Abstract

The availability of accurate models for predicting the drug effect in patients undergoing general anesthesia is an important factor in producing a personalized drug infusion. These models should consider different clinical factors to provide realistic predictions. This paper proposes a new methodology for modeling the depth of hypnosis (DOH) during anesthesia. The model, which is based on a pharmacokinetic–pharmacodynamic structure, explicitly takes into account the interaction between the hypnotic and opioid drugs delivered during surgery. Patients undergoing general surgery with intravenous propofol–remifentanil anesthesia were considered. The bispectral index (BIS) was used for monitoring the DOH. In contrast with previous research, the uniqueness of this study lies in the proposal of an adaptive model to deal simultaneously with the variabilities in the clinical response of the patients, the drug interactions, and the variable time delay introduced by the BIS monitor. The proposed method was validated using data from 17 patients undergoing general anesthesia.
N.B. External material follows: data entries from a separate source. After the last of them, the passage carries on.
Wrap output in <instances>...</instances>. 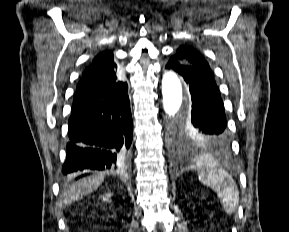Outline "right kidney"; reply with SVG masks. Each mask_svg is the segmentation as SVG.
<instances>
[{
	"instance_id": "ca27d5eb",
	"label": "right kidney",
	"mask_w": 289,
	"mask_h": 232,
	"mask_svg": "<svg viewBox=\"0 0 289 232\" xmlns=\"http://www.w3.org/2000/svg\"><path fill=\"white\" fill-rule=\"evenodd\" d=\"M110 196H111V194H106V195H104L103 197H102V199H103V201H108L109 200V198H110Z\"/></svg>"
}]
</instances>
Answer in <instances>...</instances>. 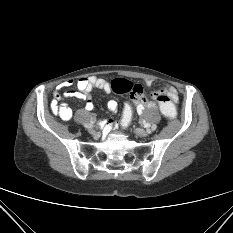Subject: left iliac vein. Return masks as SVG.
<instances>
[{"label":"left iliac vein","mask_w":233,"mask_h":233,"mask_svg":"<svg viewBox=\"0 0 233 233\" xmlns=\"http://www.w3.org/2000/svg\"><path fill=\"white\" fill-rule=\"evenodd\" d=\"M135 133L140 137H146L148 135L149 131L144 130V129H136Z\"/></svg>","instance_id":"left-iliac-vein-1"}]
</instances>
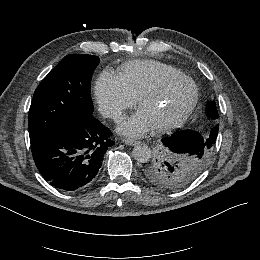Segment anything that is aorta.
Returning a JSON list of instances; mask_svg holds the SVG:
<instances>
[{"label": "aorta", "mask_w": 260, "mask_h": 260, "mask_svg": "<svg viewBox=\"0 0 260 260\" xmlns=\"http://www.w3.org/2000/svg\"><path fill=\"white\" fill-rule=\"evenodd\" d=\"M132 154L134 158L141 163H145L152 156L151 149L145 144L134 147Z\"/></svg>", "instance_id": "aorta-1"}]
</instances>
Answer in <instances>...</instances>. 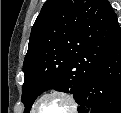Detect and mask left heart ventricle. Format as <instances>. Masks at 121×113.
<instances>
[{
    "label": "left heart ventricle",
    "instance_id": "b2bd125f",
    "mask_svg": "<svg viewBox=\"0 0 121 113\" xmlns=\"http://www.w3.org/2000/svg\"><path fill=\"white\" fill-rule=\"evenodd\" d=\"M69 110V105L66 101L59 97H48L43 100L39 107L38 113H65Z\"/></svg>",
    "mask_w": 121,
    "mask_h": 113
}]
</instances>
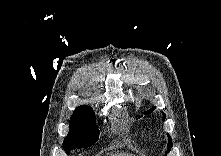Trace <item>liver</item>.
I'll return each instance as SVG.
<instances>
[{"label":"liver","mask_w":221,"mask_h":156,"mask_svg":"<svg viewBox=\"0 0 221 156\" xmlns=\"http://www.w3.org/2000/svg\"><path fill=\"white\" fill-rule=\"evenodd\" d=\"M113 156H134V155L128 154V153H119V154H116V155H113Z\"/></svg>","instance_id":"obj_1"}]
</instances>
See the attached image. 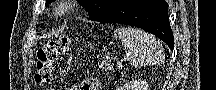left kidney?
Segmentation results:
<instances>
[{
  "label": "left kidney",
  "instance_id": "1",
  "mask_svg": "<svg viewBox=\"0 0 216 90\" xmlns=\"http://www.w3.org/2000/svg\"><path fill=\"white\" fill-rule=\"evenodd\" d=\"M122 90H148V84L145 80H132L123 84Z\"/></svg>",
  "mask_w": 216,
  "mask_h": 90
}]
</instances>
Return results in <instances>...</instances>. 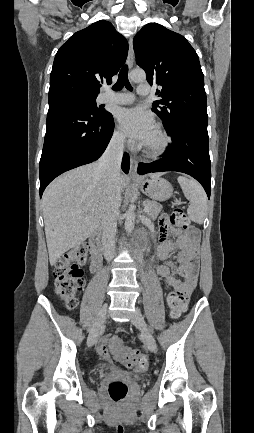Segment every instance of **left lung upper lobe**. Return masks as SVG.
Listing matches in <instances>:
<instances>
[{"label":"left lung upper lobe","instance_id":"1","mask_svg":"<svg viewBox=\"0 0 254 433\" xmlns=\"http://www.w3.org/2000/svg\"><path fill=\"white\" fill-rule=\"evenodd\" d=\"M137 64L150 85H160L154 111L167 132L179 124L208 123L204 76L195 50L185 37L158 23L145 25L134 37Z\"/></svg>","mask_w":254,"mask_h":433}]
</instances>
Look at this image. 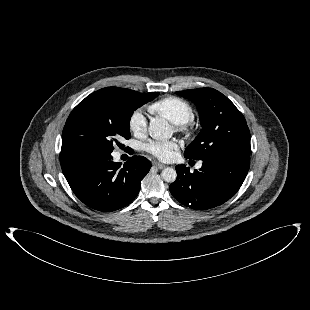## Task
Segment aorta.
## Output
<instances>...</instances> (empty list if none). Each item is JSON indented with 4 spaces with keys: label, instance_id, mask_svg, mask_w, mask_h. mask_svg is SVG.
Wrapping results in <instances>:
<instances>
[{
    "label": "aorta",
    "instance_id": "obj_1",
    "mask_svg": "<svg viewBox=\"0 0 310 310\" xmlns=\"http://www.w3.org/2000/svg\"><path fill=\"white\" fill-rule=\"evenodd\" d=\"M148 132L154 139H169L173 135V129L169 123L161 117L151 119ZM161 176L164 181L172 183L176 180L177 173L174 168L167 167L162 170Z\"/></svg>",
    "mask_w": 310,
    "mask_h": 310
}]
</instances>
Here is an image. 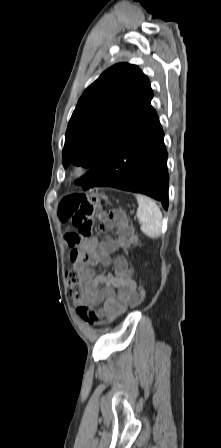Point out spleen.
<instances>
[{
  "mask_svg": "<svg viewBox=\"0 0 221 448\" xmlns=\"http://www.w3.org/2000/svg\"><path fill=\"white\" fill-rule=\"evenodd\" d=\"M138 201L137 217L141 222V231L146 236L156 239L162 230V212L157 204L150 198L136 194Z\"/></svg>",
  "mask_w": 221,
  "mask_h": 448,
  "instance_id": "1",
  "label": "spleen"
}]
</instances>
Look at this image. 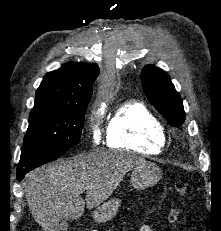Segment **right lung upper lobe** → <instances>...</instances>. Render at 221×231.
Masks as SVG:
<instances>
[{"mask_svg":"<svg viewBox=\"0 0 221 231\" xmlns=\"http://www.w3.org/2000/svg\"><path fill=\"white\" fill-rule=\"evenodd\" d=\"M99 69L96 64L68 63L44 76L35 94L34 107L90 101Z\"/></svg>","mask_w":221,"mask_h":231,"instance_id":"right-lung-upper-lobe-1","label":"right lung upper lobe"}]
</instances>
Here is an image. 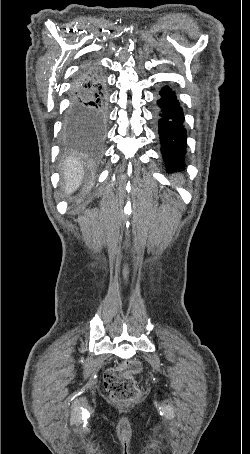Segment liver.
I'll list each match as a JSON object with an SVG mask.
<instances>
[{"mask_svg": "<svg viewBox=\"0 0 250 454\" xmlns=\"http://www.w3.org/2000/svg\"><path fill=\"white\" fill-rule=\"evenodd\" d=\"M84 176L83 166L74 159H67L66 165L62 170L64 180V190L66 194L75 192L82 183Z\"/></svg>", "mask_w": 250, "mask_h": 454, "instance_id": "6515ba94", "label": "liver"}]
</instances>
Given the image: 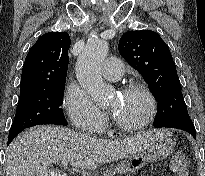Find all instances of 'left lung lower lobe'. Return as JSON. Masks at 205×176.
Returning <instances> with one entry per match:
<instances>
[{"instance_id": "1", "label": "left lung lower lobe", "mask_w": 205, "mask_h": 176, "mask_svg": "<svg viewBox=\"0 0 205 176\" xmlns=\"http://www.w3.org/2000/svg\"><path fill=\"white\" fill-rule=\"evenodd\" d=\"M163 127L176 128V129L187 131L189 134H191L196 139V130H195L194 124L192 120L190 119V117L179 119L177 121L165 124Z\"/></svg>"}]
</instances>
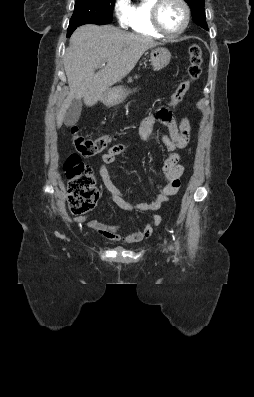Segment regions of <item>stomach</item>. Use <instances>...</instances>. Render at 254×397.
Here are the masks:
<instances>
[{"instance_id":"stomach-1","label":"stomach","mask_w":254,"mask_h":397,"mask_svg":"<svg viewBox=\"0 0 254 397\" xmlns=\"http://www.w3.org/2000/svg\"><path fill=\"white\" fill-rule=\"evenodd\" d=\"M170 59L171 53L166 48L157 47L150 52V62L154 70L165 68L169 64ZM130 93H132L131 89L116 87L104 93L101 101L106 105H116L124 101Z\"/></svg>"}]
</instances>
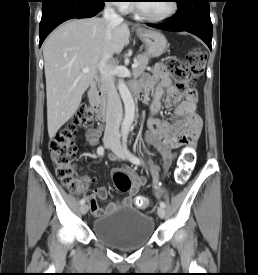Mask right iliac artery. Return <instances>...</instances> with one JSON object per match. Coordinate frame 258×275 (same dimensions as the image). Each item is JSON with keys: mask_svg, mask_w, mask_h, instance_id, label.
Here are the masks:
<instances>
[{"mask_svg": "<svg viewBox=\"0 0 258 275\" xmlns=\"http://www.w3.org/2000/svg\"><path fill=\"white\" fill-rule=\"evenodd\" d=\"M97 154H98L99 156H103V155H104V148H103V146H99V147L97 148ZM84 203H85V200H84V199H81V200H80V204L83 205Z\"/></svg>", "mask_w": 258, "mask_h": 275, "instance_id": "right-iliac-artery-1", "label": "right iliac artery"}]
</instances>
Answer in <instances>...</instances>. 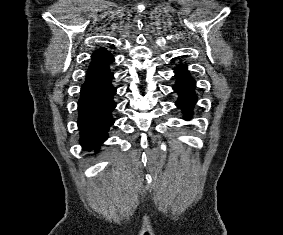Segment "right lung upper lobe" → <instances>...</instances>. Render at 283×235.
<instances>
[{
	"mask_svg": "<svg viewBox=\"0 0 283 235\" xmlns=\"http://www.w3.org/2000/svg\"><path fill=\"white\" fill-rule=\"evenodd\" d=\"M113 61V56L106 49L97 50L92 55V63L89 66L87 78L108 72V66Z\"/></svg>",
	"mask_w": 283,
	"mask_h": 235,
	"instance_id": "right-lung-upper-lobe-1",
	"label": "right lung upper lobe"
}]
</instances>
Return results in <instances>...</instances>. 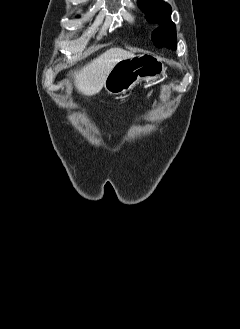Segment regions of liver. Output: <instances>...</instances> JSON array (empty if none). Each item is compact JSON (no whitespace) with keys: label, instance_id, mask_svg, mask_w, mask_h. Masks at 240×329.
<instances>
[{"label":"liver","instance_id":"liver-1","mask_svg":"<svg viewBox=\"0 0 240 329\" xmlns=\"http://www.w3.org/2000/svg\"><path fill=\"white\" fill-rule=\"evenodd\" d=\"M122 48H111L79 70L74 71L75 86L85 96L97 94L104 86L107 75L116 63L134 57Z\"/></svg>","mask_w":240,"mask_h":329}]
</instances>
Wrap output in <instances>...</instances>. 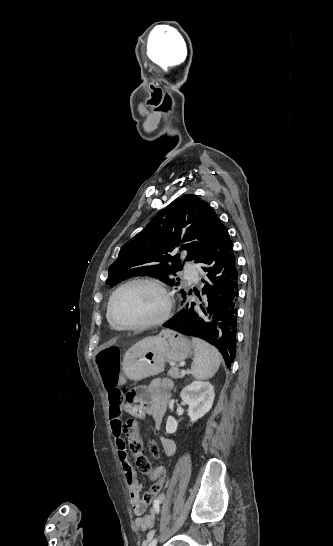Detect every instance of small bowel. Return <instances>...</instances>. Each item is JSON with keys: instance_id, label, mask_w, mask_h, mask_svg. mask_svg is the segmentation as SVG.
<instances>
[{"instance_id": "1", "label": "small bowel", "mask_w": 333, "mask_h": 546, "mask_svg": "<svg viewBox=\"0 0 333 546\" xmlns=\"http://www.w3.org/2000/svg\"><path fill=\"white\" fill-rule=\"evenodd\" d=\"M128 372L123 370L119 375L120 387L126 386ZM173 390V381L168 378L155 379L148 386H142L137 390V397L142 403V409H133L132 412L137 416H143L144 414L150 415L156 426L160 427L166 408L171 398ZM110 426L112 435L115 439L117 448V454L120 464L123 468L125 480L128 485L131 504L136 515L135 526L138 529L149 530L153 527L155 519L160 512V503L163 500L161 497L156 500L149 511L146 513V504L140 498V492L142 485L137 477V474L130 464L125 441L123 439L124 423L121 415L123 412V405L120 402L113 403L110 398ZM161 443L163 451L167 456H172L176 452L175 442L165 436H162ZM149 479L155 481L156 475H149ZM149 536H152L150 531Z\"/></svg>"}]
</instances>
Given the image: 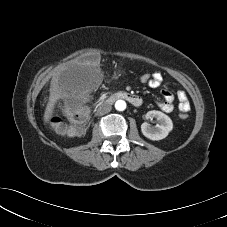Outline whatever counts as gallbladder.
Listing matches in <instances>:
<instances>
[{
	"label": "gallbladder",
	"mask_w": 227,
	"mask_h": 227,
	"mask_svg": "<svg viewBox=\"0 0 227 227\" xmlns=\"http://www.w3.org/2000/svg\"><path fill=\"white\" fill-rule=\"evenodd\" d=\"M87 59L93 60L94 62L98 61V57L97 56L87 57Z\"/></svg>",
	"instance_id": "1"
}]
</instances>
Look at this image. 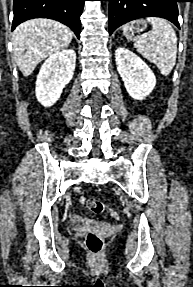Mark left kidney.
Segmentation results:
<instances>
[{
  "label": "left kidney",
  "instance_id": "left-kidney-1",
  "mask_svg": "<svg viewBox=\"0 0 193 287\" xmlns=\"http://www.w3.org/2000/svg\"><path fill=\"white\" fill-rule=\"evenodd\" d=\"M115 61L129 95L136 100L145 99L156 85L152 70L140 57L124 47L115 50Z\"/></svg>",
  "mask_w": 193,
  "mask_h": 287
}]
</instances>
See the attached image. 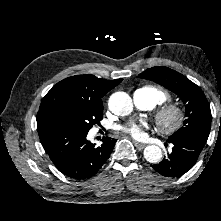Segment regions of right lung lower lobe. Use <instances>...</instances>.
<instances>
[{
	"instance_id": "1",
	"label": "right lung lower lobe",
	"mask_w": 221,
	"mask_h": 221,
	"mask_svg": "<svg viewBox=\"0 0 221 221\" xmlns=\"http://www.w3.org/2000/svg\"><path fill=\"white\" fill-rule=\"evenodd\" d=\"M37 131L45 152L56 168L78 180L96 174L116 143V139L105 137L102 145L96 147L86 140L87 133L54 121L37 122Z\"/></svg>"
}]
</instances>
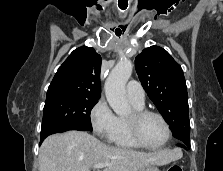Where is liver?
Wrapping results in <instances>:
<instances>
[{"label": "liver", "mask_w": 223, "mask_h": 171, "mask_svg": "<svg viewBox=\"0 0 223 171\" xmlns=\"http://www.w3.org/2000/svg\"><path fill=\"white\" fill-rule=\"evenodd\" d=\"M179 149L150 153L107 145L82 131L47 137L39 152V171H90L104 163V171H140L149 165H166L179 159Z\"/></svg>", "instance_id": "6515ba94"}]
</instances>
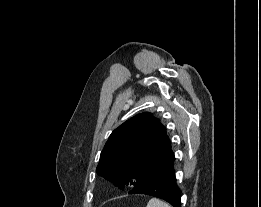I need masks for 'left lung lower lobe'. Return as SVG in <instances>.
I'll use <instances>...</instances> for the list:
<instances>
[{
	"label": "left lung lower lobe",
	"mask_w": 261,
	"mask_h": 207,
	"mask_svg": "<svg viewBox=\"0 0 261 207\" xmlns=\"http://www.w3.org/2000/svg\"><path fill=\"white\" fill-rule=\"evenodd\" d=\"M129 194L151 195L165 200L173 207H181V190L176 183L174 163L137 184Z\"/></svg>",
	"instance_id": "left-lung-lower-lobe-1"
}]
</instances>
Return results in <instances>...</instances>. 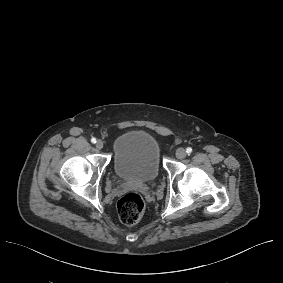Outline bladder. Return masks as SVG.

Successful results were obtained for predicting the evolution of BIS during the induction and maintenance phases of propofol–remifentanil anesthesia. Specifically, the convenience of an adaptive model that included all the factors likely to affect the anesthetic process was demonstrated. The proposed methodology can be used for the development of new models to be employed in model predictive control strategies for closed-loop anesthesia.